At the Lowest
Possible Cost to the Students
Unlike the term “high quality education” which must rely on
proxy measures to establish whether it is being achieved or not, the term “at
the lowest possible cost to the students” can be judged directly by comparing PASSHE’s
student-cost data with those of the other forty-nine (49) states, as shown
below.
Note that Act 188 imposes a limitation, not on “tuition rates” or “tuition and fees,” but on the “cost to
the students,” which brings us immediately to the concept of “sticker price”
versus “bottom line.”
The difference between “sticker price” and “bottom line” is
something every consumer—especially a student or parent looking at college options—understands
well, and cares very much about. Virtually
all family decisions regarding the choice of which college or university to
attend involve weighing “bottom line cost” of the education on the one hand,
against the “perceived educational value” on the other.
Act 188 also sets a clear and measurable standard with
regard to the statutory limitations on student costs: A high quality education—by law—is to be
provided “at the lowest possible cost to the students!”
In recent years college costs have grown so rapidly that the
task of financing them for the average family has become a challenge, especially
since the current financial-aid process presumably designed to ease their
burden has itself become so incredibly complicated and frustrating to students
and parents alike.
The good news, perhaps, is that very few students in America
today actually pay the full sticker price
for a college education. And that is because
of the availability, on an individual case-by-case basis, of a) institutional
scholarships, and b) State and Federal grants.
These two sources of funding get subtracted from the sticker price,
thereby providing the bottom line cost to an individual student or family.
State and Federal grants—which don’t have to be repaid, but
typically cover only a fraction (20% to 60%) of the actual cost of
attendance—vary in dollar amount inversely
with family income levels. That is, these
grant programs typically provide slightly more assistance to students from
families with lesser financial means.
But when, as it often happens, the student or family cannot come
up with the bottom line cost of attendance, they are left no choice but to incur
student and/or family loans to cover the difference.
A typical “financial aid package” today consists of varying
amounts from the following five categories: Federal grants; State grants; Scholarships; Student
Employment; and Loans. The two largest
categories, accounting for more than 90% of typical financial aid packages, are
grants (which don’t have to be paid back) and loans (which do have to be paid
back, with interest).
The data show that a typical financial aid package for all
institutions in America in 2011 consisted of 51% grant and 42% loan, with scholarships
and student employment accounting for the remaining 7%.
At a typical PASSHE university, on the other hand, a typical
financial aid package in 2011 consisted of 27% grant and 65% loan, with scholarships
and student employment accounting for the remaining 8%.
Over the last five years, the financial aid trend for
students at all institutions has improved substantially.

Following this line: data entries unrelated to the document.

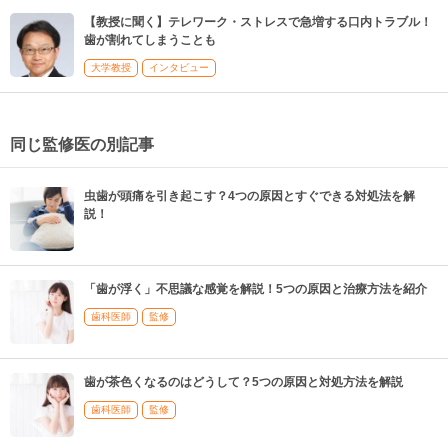
【教授に聞く】テレワーク・ストレスで急増する口内トラブル！
歯が割れてしまうことも
大学教授
インタビュー
同じ監修医の別記事
虫歯が頭痛を引き起こす？4つの原因とすぐできる対処法を解
説！
「歯が浮く」不思議な感覚を解説！5つの原因と治療方法を紹介
歯科医師
監修
歯が茶色くなるのはどうして？5つの原因と対処方法を解説
歯科医師
監修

In 2006, a
typical package consisted of 54% loan and 42% grant. By 2011, those figures were reversed!
For PASSHE universities, sadly, the 2011 figures show no improvement over the dismal 2006
figures.
The bottom line in all of this is that, despite Act 188,
PASSHE is not providing education to
Pennsylvania families at anything like the “lowest possible cost to the
students.” For PASSHE students, almost two-thirds
(65%) of their financial aid comes from loans,
while for students at all institutions across America, less than half (42%) of
their financial aid comes in the form of loans. The other states are clearly doing a better
job of providing higher education at the lowest possible cost to their students,
than PASSHE is.
This reveals a tragic failure by PASSHE’s current political leadership
to fulfill the promise contained in Act 188 of 1982, which is to provide high
quality education “at the lowest possible cost to the students.”
I think a major issue with higher ed is the fact that tuition keeps going up, but financial aid stays the same. It appears that financial aid does not account for the current economical times. People who come from families of decent means are still left to forage to go to school. And if someone goes to graduate school it only appears to do two things: defer the debt incurred from undergraduate and pile up the debt higher and deeper.
ReplyDeleteWhy do some universities consistently give more first class honour than the others?Are they manipulating the rules to make their universities look better?If that is the case, why are not everyone doing that?